Can women sexually harass men?  Is that even possible?

Back in the summer and into the early autumn of 2000, I was working on a contract in a tech start-up company.  One day, in conversation with a co-worker – a younger man than I but who had been in the workforce for several years – the topic of workplace sexual harassment came up.  He said this to me: “Women sexually harass men all the time.”  He was giving voice to a frustration felt by many men that such female harassment of males is rarely ever discussed, and is thus allowed to continue.  That is a double standard, and it is born out of political correctness.

Last week, we cautioned readers about falling prey to ideological bias.  If you have to filter everything in life through an ideological lens, you will have a distorted perception of reality.  With feminist ideology, men cannot be victims and women cannot be victimizers.  And, per the ideologically driven bias, we must believe women and distrust and disbelieve men whenever and wherever there is a conflict in their stories.  Period.  End of story.

(As we claim to be in a new age of equality, I do not give women a free pass on really anything anymore.  But, that’s just me.  It is easy to respect a woman who, by her behavior, gives evidence of having some self-respect and is living a responsible life.  But, as to those women who are living their lives recklessly and irresponsibly, that is a different matter.)

Let us consider another double standard in the workplace.

Women are allowed, without censure, to show emotions in the workplace.  But, if men dare show emotions, that is taboo and leads to a loss of respect for them by their peers (co-workers).  If a man gets angry, out of frustration (perhaps from ongoing insults by women), he is seen as acting beyond the boundaries of acceptable workplace behavior, and is not acting like a man should.  Women know this double standard, and they do purposely needle men quite often, and they largely get away with it.  (We must note here that it is not unusual to find that the offending woman has an axe to grind with men, all men, because of past failed relationship(s) with men.)

Real world experience trumps the ideological lens in drawing correct conclusions.

“Down with the patriarchy!  Up with the sisterhood!”



other related thoughts

Having worked with and for a number of women over the years of my working life, I do see the need for, and value of, teamwork for women.  Some women are team players, but many are not yet there.  Team sports for girls in their formative years are a good idea.  Instilling the idea, at an early age, of working together with others towards a shared goal can help women later on in their working lives.
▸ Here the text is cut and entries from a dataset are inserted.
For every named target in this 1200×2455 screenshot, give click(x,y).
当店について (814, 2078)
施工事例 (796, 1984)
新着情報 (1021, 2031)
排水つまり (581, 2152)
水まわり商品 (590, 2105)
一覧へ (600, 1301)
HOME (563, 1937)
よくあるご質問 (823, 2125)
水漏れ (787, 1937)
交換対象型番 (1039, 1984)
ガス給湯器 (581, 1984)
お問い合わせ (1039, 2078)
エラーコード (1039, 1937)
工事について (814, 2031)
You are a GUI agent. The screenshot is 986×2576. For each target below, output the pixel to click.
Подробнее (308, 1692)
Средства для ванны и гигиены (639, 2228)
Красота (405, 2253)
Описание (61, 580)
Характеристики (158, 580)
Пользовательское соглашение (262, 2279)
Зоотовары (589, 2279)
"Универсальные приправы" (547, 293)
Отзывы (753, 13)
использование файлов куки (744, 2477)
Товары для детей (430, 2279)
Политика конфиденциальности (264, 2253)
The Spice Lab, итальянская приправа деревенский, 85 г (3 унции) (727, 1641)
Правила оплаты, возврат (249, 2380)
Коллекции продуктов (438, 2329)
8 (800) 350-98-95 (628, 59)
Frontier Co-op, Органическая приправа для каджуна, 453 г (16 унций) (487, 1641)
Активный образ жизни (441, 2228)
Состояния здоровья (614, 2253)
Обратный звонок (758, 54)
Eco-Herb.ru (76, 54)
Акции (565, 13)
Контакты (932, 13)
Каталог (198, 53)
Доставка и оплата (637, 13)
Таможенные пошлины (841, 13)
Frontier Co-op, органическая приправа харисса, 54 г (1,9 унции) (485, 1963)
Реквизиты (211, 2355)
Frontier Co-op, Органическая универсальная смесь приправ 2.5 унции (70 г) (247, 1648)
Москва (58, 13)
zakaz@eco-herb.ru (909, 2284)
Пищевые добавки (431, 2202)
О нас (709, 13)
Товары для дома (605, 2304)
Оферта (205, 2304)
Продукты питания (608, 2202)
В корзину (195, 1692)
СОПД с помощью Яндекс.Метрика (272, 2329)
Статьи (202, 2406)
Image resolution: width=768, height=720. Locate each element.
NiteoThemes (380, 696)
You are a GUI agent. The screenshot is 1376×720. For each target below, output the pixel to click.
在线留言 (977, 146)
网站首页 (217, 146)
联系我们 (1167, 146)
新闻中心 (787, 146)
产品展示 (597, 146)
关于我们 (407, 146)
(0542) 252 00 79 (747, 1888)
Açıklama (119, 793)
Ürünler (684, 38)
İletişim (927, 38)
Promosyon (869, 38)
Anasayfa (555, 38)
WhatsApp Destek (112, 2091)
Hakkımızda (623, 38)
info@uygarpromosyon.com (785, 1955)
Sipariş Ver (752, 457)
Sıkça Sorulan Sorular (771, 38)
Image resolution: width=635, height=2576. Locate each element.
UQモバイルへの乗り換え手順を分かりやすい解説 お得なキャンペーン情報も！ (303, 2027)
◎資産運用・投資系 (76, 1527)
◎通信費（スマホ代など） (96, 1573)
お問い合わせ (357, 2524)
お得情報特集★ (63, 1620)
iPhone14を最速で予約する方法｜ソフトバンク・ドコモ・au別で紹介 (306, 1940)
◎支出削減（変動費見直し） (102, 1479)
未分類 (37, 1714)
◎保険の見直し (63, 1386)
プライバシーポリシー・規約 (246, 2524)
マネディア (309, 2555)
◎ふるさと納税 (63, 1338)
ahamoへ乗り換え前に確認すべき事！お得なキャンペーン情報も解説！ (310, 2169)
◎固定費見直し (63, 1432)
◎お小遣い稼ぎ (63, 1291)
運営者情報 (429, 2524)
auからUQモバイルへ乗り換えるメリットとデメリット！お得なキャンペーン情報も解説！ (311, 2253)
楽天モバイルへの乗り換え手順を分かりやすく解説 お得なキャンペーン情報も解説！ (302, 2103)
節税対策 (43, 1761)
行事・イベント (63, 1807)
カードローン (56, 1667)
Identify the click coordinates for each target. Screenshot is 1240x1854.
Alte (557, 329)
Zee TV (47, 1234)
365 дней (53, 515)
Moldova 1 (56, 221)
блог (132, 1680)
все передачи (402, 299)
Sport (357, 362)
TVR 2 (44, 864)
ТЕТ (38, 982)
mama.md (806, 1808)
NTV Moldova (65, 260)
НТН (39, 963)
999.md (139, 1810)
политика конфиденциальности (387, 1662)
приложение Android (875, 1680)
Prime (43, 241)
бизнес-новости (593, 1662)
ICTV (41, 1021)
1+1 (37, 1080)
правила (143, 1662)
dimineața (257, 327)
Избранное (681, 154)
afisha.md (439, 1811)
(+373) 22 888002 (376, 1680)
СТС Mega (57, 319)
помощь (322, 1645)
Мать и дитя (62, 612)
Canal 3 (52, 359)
Guys, the answer is not to go gay.  One thing you can do is to look at your own thinking and be on guard against acting contrary to your own best interests out of fear of offending hyper sensitive, emoting “bitchy” females.  Another approach that can work at times is to talk to such problematic women one on one.  Ask her what is bothering her.  Let her know that you know there is an unresolved problem or stressor that she has that really ought to be faced and addressed by her.  (Gently remind her that there are resources available to help her.)  Once you verbally corner a bully with their vulnerability, such a person may not be so quick to bully you in the future.  Of course, this generic advice needs to be tailored to both the individual person and particular situation.